Senior Kristy Hajducek also said she believed her internships were an advantage to finding her post-graduation job working as a staff auditor for Deloitte. While she said she expected to be in the company for the next three to five years until she has worked her way up to a senior auditor position, she said she's still cautious of how the recession could affect her position.

"I had to sign a contract saying I was accepting their offer, but there is a slight thought in my mind that something still could change, and I want to make sure it's not going to," Hajducek said, because she was hired before the recession was official. "I'm just making sure I'm e-mailing and keeping up my networking."

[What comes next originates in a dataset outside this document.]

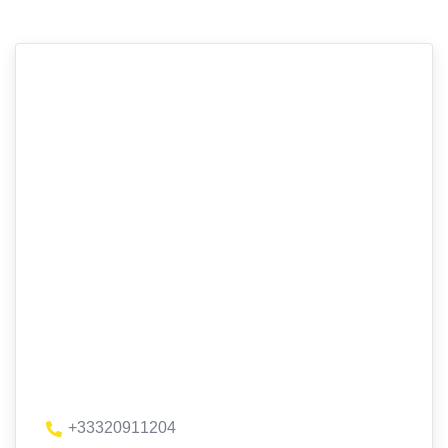
+33320911204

For those seniors searching for careers outside of business, the economy can be both a blessing and a curse. While business, finance and communications industries have been hit the hardest this year, Stevenson said there had been an increase in government hiring as well as non-profit organizations, both of which need more employees to support a nation during a financial downturn.

But corporate positions tend to do hiring earlier. Many business students can be hired often more than six months before they graduate. For other industries, Stevenson said, it was a matter of students getting their resumes out to potential employers and using networking tactics so that when a position opened up, especially near graduation, a student could be considered to fill it immediately.

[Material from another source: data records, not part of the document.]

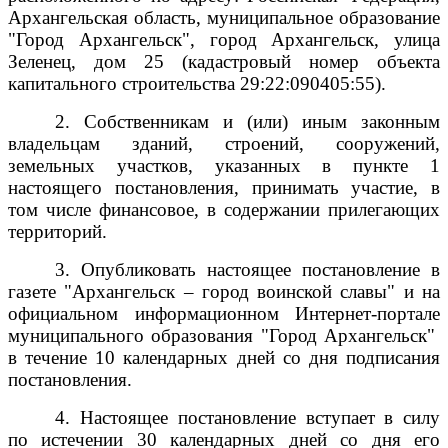
Архангельская область, муниципальное образование
"Город Архангельск", город Архангельск, улица
Зеленец, дом 25 (кадастровый номер объекта
капитального строительства
29:22:090405:55).
2. Собственникам и (или) иным законным
владельцам зданий, строений, сооружений,
земельных участков, указанных в пункте 1
настоящего постановления, принимать участие, в
том числе финансовое, в содержании прилегающих
территорий.
3. Опубликовать настоящее постановление в
газете "Архангельск – город воинской славы" и на
официальном информационном Интернет-портале
муниципального образования "Город Архангельск"
в течение 10 календарных дней со дня подписания
постановления.
4. Настоящее постановление вступает в силу
по истечении 30 календарных дней со дня его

Although Stevenson said there were not many statistics recording how many members of the class of 2009 would be unemployed following graduation, there was still significant anecdotal evidence.

"For instance, with the class of 2007," Stevenson said, "the possibility to negotiate salaries may have been a little more possible. But for the class of 2009, even if they can't increase it, it still can't hurt to work with them."

Last April, the National Association of Colleges and Employers reported that the starting salary for the class of 2008 was going to be 4 percent higher than the previous year. But once the recession became inevitable, those numbers flattened. And while NACE has not yet reported significant decreased hiring expectations for 2009 graduates, they are releasing fairly certain reports that an increase is unlikely. In stable economies, hiring expectations almost always increase each year.

Other reports by Manpower Inc. said that during the first quarter of this year, two-thirds of U.S. employers plan to freeze the size of their staffs, while the Labor Department said the average work week had already been cut back to 33.3 hours.

The CDC plans to begin surveying the senior class about post-graduation plans beginning in March or April and continuing through December. For now, however, Stevenson encourages students to be flexible and to not get discouraged with their searches.

"It might take longer than it normally would, but we don't want them to panic," she said. Stevenson also added that while it's important for students to go where they're happy, they need to examine their financial situations and consider whether they need to take one of the first jobs they can get or wait until their dream jobs come along.

Yates, who is now employed again with a newspaper in eastern North Carolina, agreed.

"It seems to be once you get an interview, it's not so bad, but getting the initial contact seems to be the hardest," he said. "Just keep going at it and put as many resumes and applications out there as possible. Network, use your friends; it doesn't hurt."

Yates offered a final word of advice to graduating seniors: "Don't be picky, and don't be too prideful."